Haiti's Elections Won't Relieve Misery

By G. Dunkel
Published Sep 6, 2010 10:28 PM

Hundreds of thousands of Haitians have been living in misery for more than seven months — without houses, jobs, sanitation, potable water or electricity. The lucky ones have tents for shelter, others only tarps or sheets.

There are 1,370 officially recognized camps where more than 1.7 million people live, according to the Camp Management Coordinating Cluster. Fewer than 10,000 have been moved out to a new camp, but it is isolated and on barren ground without trees, grass, stores or shops. Its single hurricane shelter, according to a July Al-Jazeera Fault Line program, is flimsy and far too small.

The Autonomous Federation of Haitian Unions on Aug. 23 denounced the increased exploitation of the small number of workers who still have jobs. Employers are ignoring labor laws that regulate overtime, hours and minimum rates of pay and are supposed to protect the rights of laid-off workers. (Haïti-Liberté, Aug. 25-31)

The major new problem for the people in camps, according to a number of Haitian community groups, is that private landlords, claiming they own the land on which the camps are built, are forcibly evicting them. About one-fifth of camp residents have been evicted. The landlord’s thugs often give no notice and demand people leave in a few hours.

Deeds to land in Haiti were problematic even before the earthquake, which destroyed most records. The Haitian government is reluctant to use eminent domain to block the evictions.

The government is also having a great deal of difficulty obtaining land to dump debris; private landlords don’t want to give up vacant land.

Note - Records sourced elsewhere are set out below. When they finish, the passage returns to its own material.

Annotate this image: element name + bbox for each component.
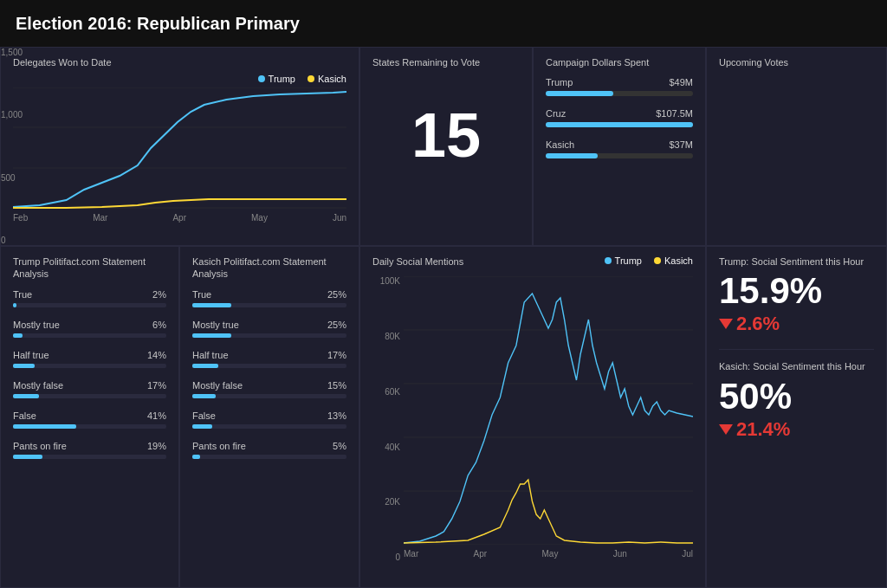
kasich-sentiment-change: 21.4% bbox=[719, 418, 874, 441]
kasich-politifact-title: Kasich Politifact.com Statement Analysis bbox=[192, 255, 346, 281]
kasich-politifact-panel: Kasich Politifact.com Statement Analysis… bbox=[179, 246, 359, 588]
states-title: States Remaining to Vote bbox=[372, 56, 520, 68]
social-legend: Trump Kasich bbox=[605, 255, 693, 266]
kasich-sentiment-value: 50% bbox=[719, 378, 874, 415]
campaign-row-kasich: Kasich $37M bbox=[546, 139, 693, 158]
delegates-chart-svg bbox=[13, 87, 346, 209]
delegates-panel: Delegates Won to Date Trump Kasich 1,500… bbox=[0, 47, 359, 246]
kasich-pf-row-half-true: Half true 17% bbox=[192, 350, 346, 368]
social-chart-container: 100K 80K 60K 40K 20K 0 bbox=[372, 276, 693, 562]
trump-sentiment-section: Trump: Social Sentiment this Hour 15.9% … bbox=[719, 255, 874, 335]
social-kasich-legend: Kasich bbox=[654, 255, 693, 266]
kasich-dot bbox=[308, 75, 314, 82]
page-title: Election 2016: Republican Primary bbox=[16, 14, 300, 34]
social-chart: Mar Apr May Jun Jul bbox=[404, 276, 693, 562]
page-header: Election 2016: Republican Primary bbox=[0, 0, 887, 47]
trump-sentiment-change: 2.6% bbox=[719, 313, 874, 335]
pf-row-true: True 2% bbox=[13, 289, 166, 307]
delegates-title: Delegates Won to Date bbox=[13, 56, 346, 68]
social-mentions-panel: Daily Social Mentions Trump Kasich 100K … bbox=[359, 246, 706, 588]
trump-politifact-title: Trump Politifact.com Statement Analysis bbox=[13, 255, 166, 281]
trump-politifact-panel: Trump Politifact.com Statement Analysis … bbox=[0, 246, 179, 588]
upcoming-panel: Upcoming Votes bbox=[706, 47, 887, 246]
trump-sentiment-title: Trump: Social Sentiment this Hour bbox=[719, 255, 874, 268]
trump-legend-item: Trump bbox=[258, 74, 295, 84]
social-trump-legend: Trump bbox=[605, 255, 642, 266]
sentiment-panel: Trump: Social Sentiment this Hour 15.9% … bbox=[706, 246, 887, 588]
kasich-legend-item: Kasich bbox=[308, 74, 346, 84]
delegates-chart: Feb Mar Apr May Jun bbox=[13, 87, 346, 224]
trump-politifact-rows: True 2% Mostly true 6% Half true 14% bbox=[13, 289, 166, 459]
states-panel: States Remaining to Vote 15 bbox=[359, 47, 533, 246]
social-x-axis: Mar Apr May Jun Jul bbox=[404, 549, 693, 559]
trump-sentiment-value: 15.9% bbox=[719, 273, 874, 309]
social-chart-svg bbox=[404, 276, 693, 545]
delegates-x-axis: Feb Mar Apr May Jun bbox=[13, 213, 346, 223]
sentiment-divider bbox=[719, 349, 874, 350]
trump-change-value: 2.6% bbox=[736, 313, 780, 335]
states-value: 15 bbox=[372, 100, 520, 171]
pf-row-mostly-true: Mostly true 6% bbox=[13, 320, 166, 338]
pf-row-half-true: Half true 14% bbox=[13, 350, 166, 368]
campaign-bars: Trump $49M Cruz $107.5M Kasich $37M bbox=[546, 77, 693, 158]
pf-row-mostly-false: Mostly false 17% bbox=[13, 380, 166, 398]
campaign-row-cruz: Cruz $107.5M bbox=[546, 108, 693, 127]
campaign-row-trump: Trump $49M bbox=[546, 77, 693, 96]
trump-down-icon bbox=[719, 319, 733, 329]
kasich-pf-row-false: False 13% bbox=[192, 410, 346, 429]
campaign-title: Campaign Dollars Spent bbox=[546, 56, 693, 68]
kasich-sentiment-title: Kasich: Social Sentiment this Hour bbox=[719, 360, 874, 372]
social-mentions-title: Daily Social Mentions bbox=[372, 255, 463, 268]
trump-dot bbox=[258, 75, 265, 82]
kasich-pf-row-pants-on-fire: Pants on fire 5% bbox=[192, 441, 346, 459]
kasich-down-icon bbox=[719, 424, 733, 435]
kasich-politifact-rows: True 25% Mostly true 25% Half true 17% bbox=[192, 289, 346, 459]
campaign-panel: Campaign Dollars Spent Trump $49M Cruz $… bbox=[533, 47, 706, 246]
kasich-pf-row-mostly-true: Mostly true 25% bbox=[192, 320, 346, 338]
kasich-change-value: 21.4% bbox=[736, 418, 790, 441]
kasich-sentiment-section: Kasich: Social Sentiment this Hour 50% 2… bbox=[719, 360, 874, 440]
pf-row-false: False 41% bbox=[13, 410, 166, 429]
kasich-pf-row-true: True 25% bbox=[192, 289, 346, 307]
upcoming-title: Upcoming Votes bbox=[719, 56, 874, 68]
kasich-pf-row-mostly-false: Mostly false 15% bbox=[192, 380, 346, 398]
social-y-axis: 100K 80K 60K 40K 20K 0 bbox=[372, 276, 404, 562]
delegates-legend: Trump Kasich bbox=[258, 74, 346, 84]
pf-row-pants-on-fire: Pants on fire 19% bbox=[13, 441, 166, 459]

They are betting on a tourist boom in Port-au-Prince, based on what Finance Minister Ronald Beaudin said in a July press conference: “Port-au-Prince will have electricity 24 hours a day, will have many big hotels, with luxurious houses facing the sea.”

In the midst of all this suffering and chaos, the Interim Haiti Recovery Commission has decided to spend $30 million on an election in November. The IHRC, which makes all major financial decisions for the Haitian government, is co-chaired by former U.S. President Bill Clinton and Jean-Max Bellerive, Haiti’s prime minister. Half its members are foreign donors.

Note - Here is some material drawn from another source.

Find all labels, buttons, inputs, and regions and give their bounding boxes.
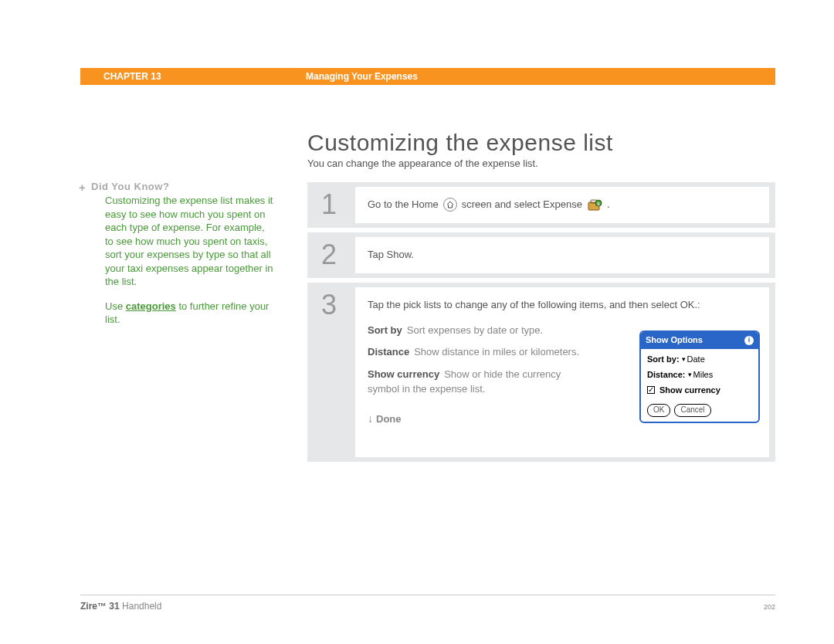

How the government will register and identify the nearly 2 million Haitians who have lost their homes and documents hasn’t been addressed.

The IHRC is calling for hurricane shelters for 400,000 people — about one-quarter of the people in the camps — to be built by November. That’s when the hurricane season will be over.

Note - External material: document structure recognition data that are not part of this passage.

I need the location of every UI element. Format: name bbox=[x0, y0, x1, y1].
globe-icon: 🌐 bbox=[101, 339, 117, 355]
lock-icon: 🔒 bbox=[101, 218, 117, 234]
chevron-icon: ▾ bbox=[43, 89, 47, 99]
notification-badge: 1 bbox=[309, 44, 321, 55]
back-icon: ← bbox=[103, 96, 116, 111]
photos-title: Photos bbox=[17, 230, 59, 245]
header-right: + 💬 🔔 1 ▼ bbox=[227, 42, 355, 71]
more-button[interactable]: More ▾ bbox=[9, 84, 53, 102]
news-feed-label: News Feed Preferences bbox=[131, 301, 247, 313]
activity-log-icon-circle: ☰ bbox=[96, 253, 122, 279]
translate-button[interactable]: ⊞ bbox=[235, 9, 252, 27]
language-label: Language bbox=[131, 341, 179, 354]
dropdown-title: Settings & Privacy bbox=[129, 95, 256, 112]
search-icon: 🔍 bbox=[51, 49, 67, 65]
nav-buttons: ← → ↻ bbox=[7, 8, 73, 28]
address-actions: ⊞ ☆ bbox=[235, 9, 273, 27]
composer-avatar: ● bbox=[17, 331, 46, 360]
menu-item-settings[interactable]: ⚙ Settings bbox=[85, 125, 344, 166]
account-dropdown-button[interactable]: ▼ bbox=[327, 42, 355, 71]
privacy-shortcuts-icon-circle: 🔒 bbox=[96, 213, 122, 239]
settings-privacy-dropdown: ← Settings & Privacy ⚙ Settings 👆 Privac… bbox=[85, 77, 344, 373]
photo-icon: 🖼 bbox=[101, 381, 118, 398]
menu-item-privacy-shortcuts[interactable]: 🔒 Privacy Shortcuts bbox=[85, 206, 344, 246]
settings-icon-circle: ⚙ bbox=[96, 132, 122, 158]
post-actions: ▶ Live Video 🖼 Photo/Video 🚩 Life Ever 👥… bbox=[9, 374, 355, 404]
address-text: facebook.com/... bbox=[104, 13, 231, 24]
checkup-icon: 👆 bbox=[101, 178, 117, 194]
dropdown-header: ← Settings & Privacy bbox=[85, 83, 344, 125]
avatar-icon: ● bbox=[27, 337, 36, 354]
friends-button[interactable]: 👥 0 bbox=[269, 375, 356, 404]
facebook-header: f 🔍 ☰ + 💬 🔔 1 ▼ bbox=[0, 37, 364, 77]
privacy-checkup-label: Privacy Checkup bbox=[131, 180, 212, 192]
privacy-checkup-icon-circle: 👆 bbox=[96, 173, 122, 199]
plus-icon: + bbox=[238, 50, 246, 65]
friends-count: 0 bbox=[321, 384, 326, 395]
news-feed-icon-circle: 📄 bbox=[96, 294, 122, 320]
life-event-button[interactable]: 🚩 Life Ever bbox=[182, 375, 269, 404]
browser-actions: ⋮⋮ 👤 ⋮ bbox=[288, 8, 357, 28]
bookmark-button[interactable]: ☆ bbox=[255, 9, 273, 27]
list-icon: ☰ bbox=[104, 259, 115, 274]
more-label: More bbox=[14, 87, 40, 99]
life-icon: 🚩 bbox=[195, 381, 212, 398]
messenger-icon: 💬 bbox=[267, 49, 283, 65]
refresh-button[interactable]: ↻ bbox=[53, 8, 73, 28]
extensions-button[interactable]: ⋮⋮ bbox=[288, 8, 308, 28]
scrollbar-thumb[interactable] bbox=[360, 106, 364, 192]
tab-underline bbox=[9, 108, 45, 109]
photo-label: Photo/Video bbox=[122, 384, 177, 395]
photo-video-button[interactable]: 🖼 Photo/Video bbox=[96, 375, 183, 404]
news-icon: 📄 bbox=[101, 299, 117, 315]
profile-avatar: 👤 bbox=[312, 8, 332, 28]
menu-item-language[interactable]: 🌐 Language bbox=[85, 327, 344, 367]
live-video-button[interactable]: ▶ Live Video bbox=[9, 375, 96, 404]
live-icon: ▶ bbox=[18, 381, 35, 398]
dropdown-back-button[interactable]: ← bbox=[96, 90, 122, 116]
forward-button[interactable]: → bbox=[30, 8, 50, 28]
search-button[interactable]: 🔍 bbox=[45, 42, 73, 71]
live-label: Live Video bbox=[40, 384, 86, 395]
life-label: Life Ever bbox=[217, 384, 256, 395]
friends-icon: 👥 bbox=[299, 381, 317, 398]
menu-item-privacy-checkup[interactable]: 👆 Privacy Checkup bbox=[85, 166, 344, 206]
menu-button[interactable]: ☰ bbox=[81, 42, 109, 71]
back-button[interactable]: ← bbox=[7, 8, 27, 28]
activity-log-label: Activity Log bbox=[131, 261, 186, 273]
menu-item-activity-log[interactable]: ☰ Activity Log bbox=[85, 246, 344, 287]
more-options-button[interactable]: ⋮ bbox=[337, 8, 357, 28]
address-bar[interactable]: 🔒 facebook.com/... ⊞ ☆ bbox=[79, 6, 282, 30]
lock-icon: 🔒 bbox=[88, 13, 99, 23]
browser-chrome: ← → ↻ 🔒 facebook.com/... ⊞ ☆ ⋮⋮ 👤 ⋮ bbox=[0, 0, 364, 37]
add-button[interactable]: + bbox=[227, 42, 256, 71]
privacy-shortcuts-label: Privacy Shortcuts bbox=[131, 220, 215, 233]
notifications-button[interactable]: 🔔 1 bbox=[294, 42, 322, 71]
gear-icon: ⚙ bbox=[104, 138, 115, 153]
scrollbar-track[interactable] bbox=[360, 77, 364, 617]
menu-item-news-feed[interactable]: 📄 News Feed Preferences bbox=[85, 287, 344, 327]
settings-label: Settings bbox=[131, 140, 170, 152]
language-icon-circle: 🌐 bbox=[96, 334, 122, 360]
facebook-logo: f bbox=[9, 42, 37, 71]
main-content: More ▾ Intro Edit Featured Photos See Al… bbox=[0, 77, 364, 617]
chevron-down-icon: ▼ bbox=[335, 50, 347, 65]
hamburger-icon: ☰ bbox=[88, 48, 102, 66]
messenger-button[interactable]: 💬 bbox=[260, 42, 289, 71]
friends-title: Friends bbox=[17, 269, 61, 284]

The power that the U.S. has over the IHRC and Haiti’s finances has led many Haitian progressives and radicals to say that the U.S. has established a neocolony in Haiti.

With the country occupied by U.N. forces and the people facing chaos, the Provisional Electoral Council (CEP) has disqualified 15 of the 34 candidates running for president. The CEP still won’t even accept an application from Fanmi Lavalas, the party of former President Jean-Bertrand Aristide and the most popular in Haiti.

Wyclef Jean, the rap star, was one of the candidates disqualified, supposedly because he didn’t meet a residency requirement. Jean had told the Haitian press, “Don’t worry, I’m not a populist, I’m a capitalist.” (Ezili Danto’s blog, Aug. 29) Jean’s candidacy has been the major story in the imperialist media.